Dataset Block Start

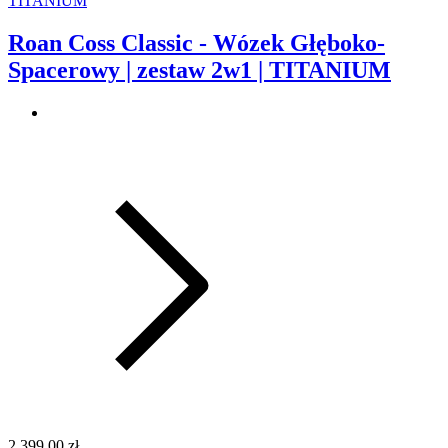
Roan Coss Classic - Wózek Głęboko-
Spacerowy | zestaw 2w1 | TITANIUM
2 399,00 zł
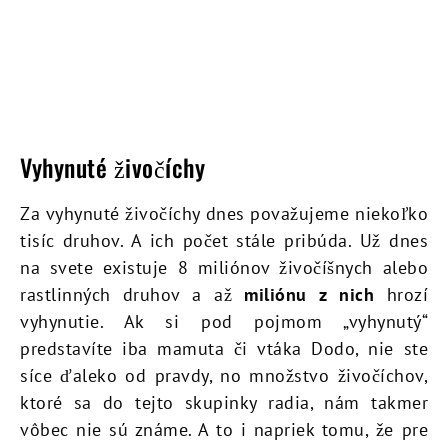
Vyhynuté živočíchy
Za vyhynuté živočíchy dnes považujeme niekoľko
tisíc druhov. A ich počet stále pribúda. Už dnes
na svete existuje 8 miliónov živočíšnych alebo
rastlinných druhov a až
miliónu z nich
hrozí
vyhynutie. Ak si pod pojmom „vyhynutý“
predstavíte iba mamuta či vtáka Dodo, nie ste
síce ďaleko od pravdy, no množstvo živočíchov,
ktoré sa do tejto skupinky radia, nám takmer
vôbec nie sú známe. A to i napriek tomu, že pre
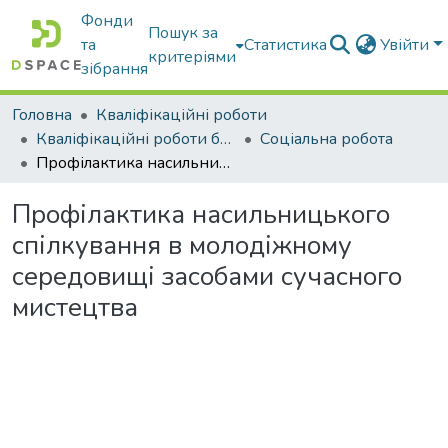
Фонди
Пошук за
та
Статистика
Увійти
критеріями
зібрання
Головна
Кваліфікаційні роботи
Кваліфікаційні роботи бакалаврів
Соціальна робота
Профілактика насильницького спілкування в молодіжному середовищі засобами сучасного мистецтва
Профілактика насильницького
спілкування в молодіжному
середовищі засобами сучасного
мистецтва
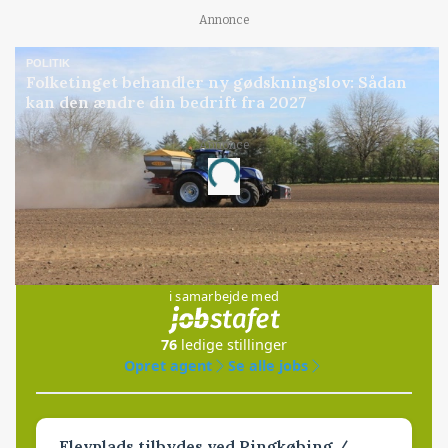
Annonce
POLITIK
Folketinget behandler ny gødskningslov: Sådan
kan den ændre din bedrift fra 2027
Annonce
Loading...
Jobs
i samarbejde med
76
ledige stillinger
Opret agent
Se alle jobs
Elevplads tilbydes ved Ringkøbing /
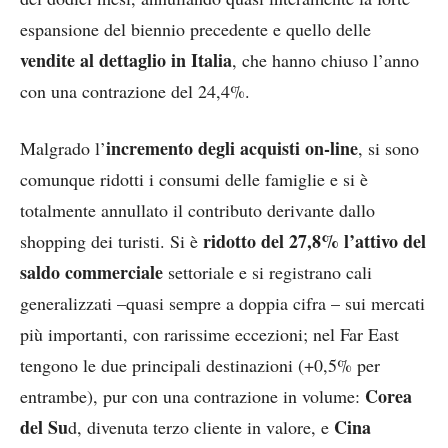
espansione del biennio precedente e quello delle
vendite al dettaglio in Italia
, che hanno chiuso l’anno
con una contrazione del 24,4%.
incremento degli acquisti on-line
Malgrado l’
, si sono
comunque ridotti i consumi delle famiglie e si è
totalmente annullato il contributo derivante dallo
ridotto del 27,8% l’attivo del
shopping dei turisti. Si è
saldo commerciale
settoriale e si registrano cali
generalizzati –quasi sempre a doppia cifra – sui mercati
più importanti, con rarissime eccezioni; nel Far East
tengono le due principali destinazioni (+0,5% per
Corea
entrambe), pur con una contrazione in volume:
del Su
Cina
d, divenuta terzo cliente in valore, e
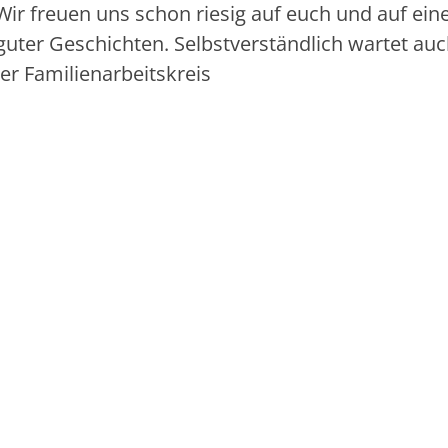
Wir freuen uns schon riesig auf euch und auf ein
guter Geschichten. Selbstverständlich wartet auc
er Familienarbeitskreis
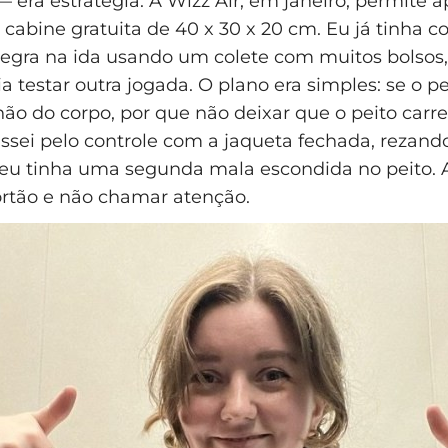
— era estratégia. A Wizz Air, em janeiro, permite
abine gratuita de 40 x 30 x 20 cm. Eu já tinha 
regra na ida usando um colete com muitos bolsos
a testar outra jogada. O plano era simples: se o p
o do corpo, por que não deixar que o peito carr
ssei pelo controle com a jaqueta fechada, rezand
eu tinha uma segunda mala escondida no peito. A
rtão e não chamar atenção.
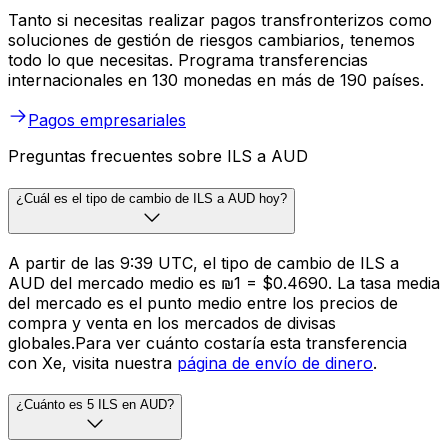
Tanto si necesitas realizar pagos transfronterizos como
soluciones de gestión de riesgos cambiarios, tenemos
todo lo que necesitas. Programa transferencias
internacionales en 130 monedas en más de 190 países.
Pagos empresariales
Preguntas frecuentes sobre ILS a AUD
¿Cuál es el tipo de cambio de ILS a AUD hoy?
A partir de las 9:39 UTC, el tipo de cambio de ILS a
AUD del mercado medio es ₪1 = $0.4690. La tasa media
del mercado es el punto medio entre los precios de
compra y venta en los mercados de divisas
globales.Para ver cuánto costaría esta transferencia
con Xe, visita nuestra
página de envío de dinero
.
¿Cuánto es 5 ILS en AUD?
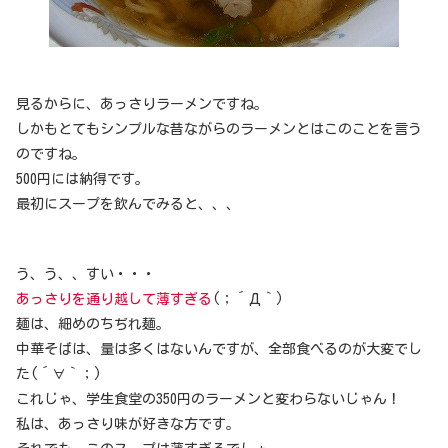
見るからに、あっさりラーメンですね。
しかもとてもシンプルな昔ながらのラーメンとはこのことを言う
のですね。
500円には納得です。
最初にスープを飲んでみると、、、
う、う、、すい・・・
あっさりを通り越して薄すぎる
(；´Д｀)
麺は、細めのちぢれ麺。
中華そばは、量は多くはないんですが、全部食べるのが大変でし
た(´∀｀；)
これじゃ、学生食堂の350円のラーメンと変わらないじゃん！
私は、あっさり味が好きな方です。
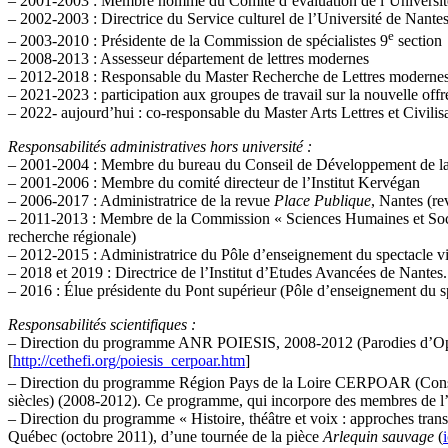
– 2001-2003 : Membre nommé du Comité d’évaluation de l’Universit
– 2002-2003 : Directrice du Service culturel de l’Université de Nantes 
e
– 2003-2010 : Présidente de la Commission de spécialistes 9
section
– 2008-2013 : Assesseur département de lettres modernes
– 2012-2018 : Responsable du Master Recherche de Lettres moderne
– 2021-2023 : participation aux groupes de travail sur la nouvelle off
– 2022- aujourd’hui : co-responsable du Master Arts Lettres et Civilis
Responsabilités administratives hors université :
– 2001-2004 : Membre du bureau du Conseil de Développement de la
– 2001-2006 : Membre du comité directeur de l’Institut Kervégan
– 2006-2017 : Administratrice de la revue
Place Publique
, Nantes (re
– 2011-2013 : Membre de la Commission « Sciences Humaines et Soci
recherche régionale)
– 2012-2015 : Administratrice du Pôle d’enseignement du spectacle viv
– 2018 et 2019 : Directrice de l’Institut d’Etudes Avancées de Nantes.
– 2016 : Élue présidente du Pont supérieur (Pôle d’enseignement du sp
Responsabilités scientifiques :
– Direction du programme ANR POIESIS, 2008-2012 (Parodies d’Opéra :
[
http://cethefi.org/poiesis_cerpoar.htm
]
– Direction du programme Région Pays de la Loire CERPOAR (Constitut
siècles) (2008-2012). Ce programme, qui incorpore des membres de l’
– Direction du programme « Histoire, théâtre et voix : approches tran
Québec (octobre 2011), d’une tournée de la pièce
Arlequin sauvage
(
i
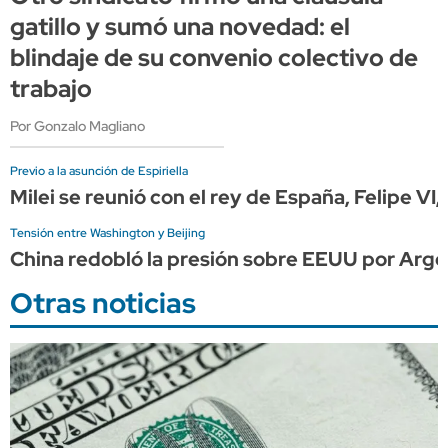
gatillo y sumó una novedad: el
blindaje de su convenio colectivo de
trabajo
Por Gonzalo Magliano
Previo a la asunción de Espiriella
Milei se reunió con el rey de España, Felipe VI
Tensión entre Washington y Beijing
China redobló la presión sobre EEUU por Arge
Otras noticias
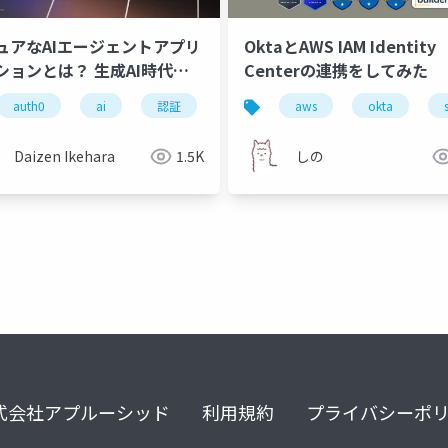
ュアなAIエージェントアプリ
OktaとAWS IAM Identity
ションとは？ 生成AI時代の
Centerの連携をしてみた
と認可
auth0
ai
認証
認可
aws
okta
Daizen Ikehara
1.5K
しの
式会社アプルーシッド
利用規約
プライバシーポ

Dataset Block End

- **Aim of the task**: Print every entry above verbatim but drop the images.

- **Answer to the exercise**:
Roan Coss Classic - Wózek Głęboko-
Spacerowy | zestaw 2w1 | TITANIUM
2 399,00 zł
Vyhynuté živočíchy
Za vyhynuté živočíchy dnes považujeme niekoľko
tisíc druhov. A ich počet stále pribúda. Už dnes
na svete existuje 8 miliónov živočíšnych alebo
rastlinných druhov a až
miliónu z nich
hrozí
vyhynutie. Ak si pod pojmom „vyhynutý“
predstavíte iba mamuta či vtáka Dodo, nie ste
síce ďaleko od pravdy, no množstvo živočíchov,
ktoré sa do tejto skupinky radia, nám takmer
vôbec nie sú známe. A to i napriek tomu, že pre
Фонди
Пошук за
та
Статистика
Увійти
критеріями
зібрання
Головна
Кваліфікаційні роботи
Кваліфікаційні роботи бакалаврів
Соціальна робота
Профілактика насильницького спілкування в молодіжному середовищі засобами сучасного мистецтва
Профілактика насильницького
спілкування в молодіжному
середовищі засобами сучасного
мистецтва
Annonce
POLITIK
Folketinget behandler ny gødskningslov: Sådan
kan den ændre din bedrift fra 2027
Annonce
Loading...
Jobs
i samarbejde med
76
ledige stillinger
Opret agent
Se alle jobs
Elevplads tilbydes ved Ringkøbing /
espansione del biennio precedente e quello delle
vendite al dettaglio in Italia
, che hanno chiuso l’anno
con una contrazione del 24,4%.
incremento degli acquisti on-line
Malgrado l’
, si sono
comunque ridotti i consumi delle famiglie e si è
totalmente annullato il contributo derivante dallo
ridotto del 27,8% l’attivo del
shopping dei turisti. Si è
saldo commerciale
settoriale e si registrano cali
generalizzati –quasi sempre a doppia cifra – sui mercati
più importanti, con rarissime eccezioni; nel Far East
tengono le due principali destinazioni (+0,5% per
Corea
entrambe), pur con una contrazione in volume:
del Su
Cina
d, divenuta terzo cliente in valore, e
Wir freuen uns schon riesig auf euch und auf ein
guter Geschichten. Selbstverständlich wartet auc
er Familienarbeitskreis
— era estratégia. A Wizz Air, em janeiro, permite
abine gratuita de 40 x 30 x 20 cm. Eu já tinha 
regra na ida usando um colete com muitos bolsos
a testar outra jogada. O plano era simples: se o p
o do corpo, por que não deixar que o peito carr
ssei pelo controle com a jaqueta fechada, rezand
eu tinha uma segunda mala escondida no peito. A
rtão e não chamar atenção.
Tanto si necesitas realizar pagos transfronterizos como
soluciones de gestión de riesgos cambiarios, tenemos
todo lo que necesitas. Programa transferencias
internacionales en 130 monedas en más de 190 países.
Pagos empresariales
Preguntas frecuentes sobre ILS a AUD
¿Cuál es el tipo de cambio de ILS a AUD hoy?
A partir de las 9:39 UTC, el tipo de cambio de ILS a
AUD del mercado medio es ₪1 = $0.4690. La tasa media
del mercado es el punto medio entre los precios de
compra y venta en los mercados de divisas
globales.Para ver cuánto costaría esta transferencia
con Xe, visita nuestra
página de envío de dinero
.
¿Cuánto es 5 ILS en AUD?
見るからに、あっさりラーメンですね。
しかもとてもシンプルな昔ながらのラーメンとはこのことを言う
のですね。
500円には納得です。
最初にスープを飲んでみると、、、
う、う、、すい・・・
あっさりを通り越して薄すぎる
(；´Д｀)
麺は、細めのちぢれ麺。
中華そばは、量は多くはないんですが、全部食べるのが大変でし
た(´∀｀；)
これじゃ、学生食堂の350円のラーメンと変わらないじゃん！
私は、あっさり味が好きな方です。
– 2001-2003 : Membre nommé du Comité d’évaluation de l’Universit
– 2002-2003 : Directrice du Service culturel de l’Université de Nantes 
e
– 2003-2010 : Présidente de la Commission de spécialistes 9
section
– 2008-2013 : Assesseur département de lettres modernes
– 2012-2018 : Responsable du Master Recherche de Lettres moderne
– 2021-2023 : participation aux groupes de travail sur la nouvelle off
– 2022- aujourd’hui : co-responsable du Master Arts Lettres et Civilis
Responsabilités administratives hors université :
– 2001-2004 : Membre du bureau du Conseil de Développement de la
– 2001-2006 : Membre du comité directeur de l’Institut Kervégan
– 2006-2017 : Administratrice de la revue
Place Publique
, Nantes (re
– 2011-2013 : Membre de la Commission « Sciences Humaines et Soci
recherche régionale)
– 2012-2015 : Administratrice du Pôle d’enseignement du spectacle viv
– 2018 et 2019 : Directrice de l’Institut d’Etudes Avancées de Nantes.
– 2016 : Élue présidente du Pont supérieur (Pôle d’enseignement du sp
Responsabilités scientifiques :
– Direction du programme ANR POIESIS, 2008-2012 (Parodies d’Opéra :
[
http://cethefi.org/poiesis_cerpoar.htm
]
– Direction du programme Région Pays de la Loire CERPOAR (Constitut
siècles) (2008-2012). Ce programme, qui incorpore des membres de l’
– Direction du programme « Histoire, théâtre et voix : approches tran
Québec (octobre 2011), d’une tournée de la pièce
Arlequin sauvage
(
i
gatillo y sumó una novedad: el
blindaje de su convenio colectivo de
trabajo
Por Gonzalo Magliano
Previo a la asunción de Espiriella
Milei se reunió con el rey de España, Felipe VI
Tensión entre Washington y Beijing
China redobló la presión sobre EEUU por Arge
Otras noticias
ュアなAIエージェントアプリ
OktaとAWS IAM Identity
ションとは？ 生成AI時代の
Centerの連携をしてみた
と認可
auth0
ai
認証
認可
aws
okta
Daizen Ikehara
1.5K
しの
式会社アプルーシッド
利用規約
プライバシーポ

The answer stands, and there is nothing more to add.